Suppose 4 news anchors are randomly selected. Assume the appropriate requirements are met. If the chances of reporters working for one news anchor is 0.60, find the probability it works for three of them.
Is the probability the same for all 4?
What does the "it" refer to?
To find the probability that three out of four news reporters work for one news anchor, we can use the concept of binomial probability.
The binomial probability formula is given by:
P(X = k) = C(n, k) * p^k * (1-p)^(n-k)
Where:
- P(X = k) is the probability of having exactly k successes
- C(n, k) is the number of combinations of n items taken k at a time
- p is the probability of success for each trial
- n is the total number of trials
In this case, we want to find the probability of three out of four reporters working for one news anchor, so n = 4 and k = 3. The probability of a reporter working for one news anchor is given as p = 0.60.

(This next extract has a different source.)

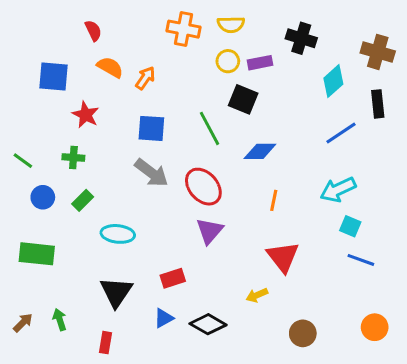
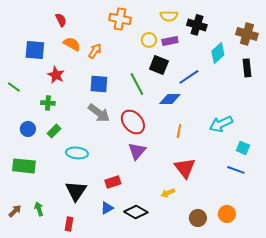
yellow semicircle: (231, 24) -> (169, 16), moved
blue line: (341, 133) -> (189, 77), moved
green line: (23, 161) -> (14, 87), moved
cyan square: (350, 226) -> (243, 148), moved
orange circle: (375, 327) -> (227, 214), moved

First, let's calculate the number of combinations for selecting three reporters out of four:
C(4, 3) = 4! / (3! * (4-3)!)
= 4! / (3! * 1!)
= 4
Now, we can substitute the values into the binomial probability formula:
P(X = 3) = C(4, 3) * (0.60)^3 * (1-0.60)^(4-3)
P(X = 3) = 4 * 0.60^3 * 0.40^1
P(X = 3) = 4 * 0.216 * 0.40
P(X = 3) = 0.3456
Therefore, the probability that three out of four news reporters work for one news anchor is approximately 0.3456 or 34.56%.